The co-owner of Salvage Design Center doesn’t just deal in old door knobs, reclaimed lumber and architectural survivors. He also sells history.
“We like to have the story of everything we have here,” he said. “It actually helps with the value, too.”
But he doesn’t know enough about the bar and back bar he’s trying to sell for nearly $100,000. Only what the previous owner told him: They began life in a downtown Lincoln saloon in 1901, and later served another establishment, somewhere in Nebraska.
The rest of the story is so important he’s offering a small reward — $100 — if he can verify the bar’s early history with photographic evidence.
His business bought the bar about a year ago from Ken Barnes, another Denver dealer.
Barnes specializes in antique bars. He sold an old back bar he found in Tucson, Arizona, to someone in Maine this week. Asking price: $49,000. He sold an 1879 back bar from Wild Bill Hickok’s days in Deadwood, South Dakota, that he’d listed for nearly $200,000.

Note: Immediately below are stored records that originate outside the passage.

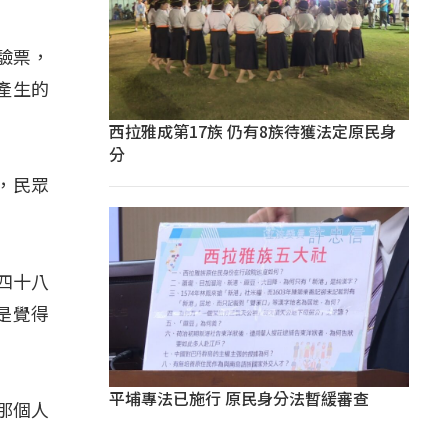
驗票，
產生的
西拉雅成第17族 仍有8族待獲法定原民身
分
，民眾
四十八
是覺得
平埔專法已施行 原民身分法暫緩審查
那個人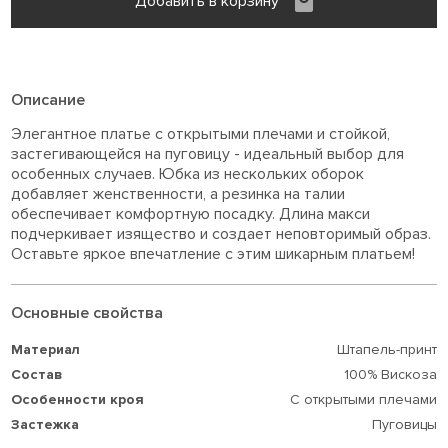
Добавить в корзину
Описание
Элегантное платье с открытыми плечами и стойкой,
застегивающейся на пуговицу - идеальный выбор для
особенных случаев. Юбка из нескольких оборок
добавляет женственности, а резинка на талии
обеспечивает комфортную посадку. Длина макси
подчеркивает изящество и создает неповторимый образ.
Оставьте яркое впечатление с этим шикарным платьем!
Основные свойства
Материал
Штапель-принт
Состав
100% Вискоза
Особенности кроя
С открытыми плечами
Застежка
Пуговицы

His memory of the Lincoln bar’s story is a bit dusty, because he bought that one about a decade ago.
“It was all in original condition when we got it,” he said. “It did a little bit of drinking around Lincoln.”

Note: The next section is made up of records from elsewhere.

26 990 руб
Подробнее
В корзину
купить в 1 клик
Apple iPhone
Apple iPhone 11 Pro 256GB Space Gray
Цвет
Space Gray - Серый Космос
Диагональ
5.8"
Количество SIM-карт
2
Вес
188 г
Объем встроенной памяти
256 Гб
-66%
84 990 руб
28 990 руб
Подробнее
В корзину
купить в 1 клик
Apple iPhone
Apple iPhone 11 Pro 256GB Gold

He can’t remember the name of the Nebraska dealer who found it for him, but he recalled the man telling him it originally came out of a downtown saloon. And that it then served a country-themed dinner theater, maybe in north Lincoln, maybe north of Lincoln.
That stumped local historians, though Sid Conner, of Conner’s Architectural Antiques, and Ed Zimmer, the city’s historic preservation planner, both thought of Brittany’s — the former four-star restaurant just south of Barry’s on Ninth Street.

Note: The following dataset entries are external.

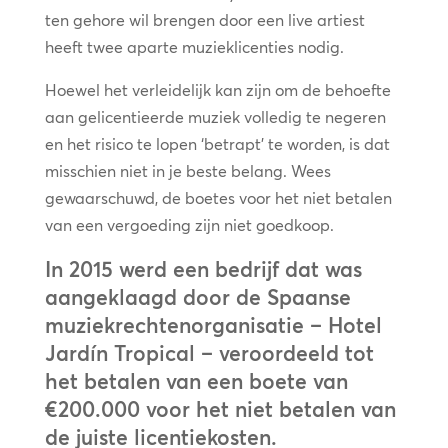
ten gehore wil brengen door een live artiest
heeft twee aparte muzieklicenties nodig.
Hoewel het verleidelijk kan zijn om de behoefte
aan gelicentieerde muziek volledig te negeren
en het risico te lopen ‘betrapt’ te worden, is dat
misschien niet in je beste belang. Wees
gewaarschuwd, de boetes voor het niet betalen
van een vergoeding zijn niet goedkoop.
In 2015 werd een bedrijf dat was
aangeklaagd door de Spaanse
muziekrechtenorganisatie – Hotel
Jardín Tropical – veroordeeld tot
het betalen van een boete van
€200.000 voor het niet betalen van
de juiste licentiekosten.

Brittany’s had ended up with the ornate, turn-of-the-century back bar that had been a fixture for decades at the long-gone Hob Nob.
“It was killer, over the top,” Conner said. “It was really something else.”
Sorry, but wrong bar, said Tom Bittinger, who owned Brittany’s and examined a photo of the Lincoln bar for sale in Denver.
His bar had four carved mermaids, three arches and onyx aquariums.
Barnes restored the Lincoln bar about five years ago. Every piece, taken apart and put back together. All the wiring redone. The grandeur restored.
And now the old bar is as good as new, Hoar said.
“It works. We test it every night at 5.”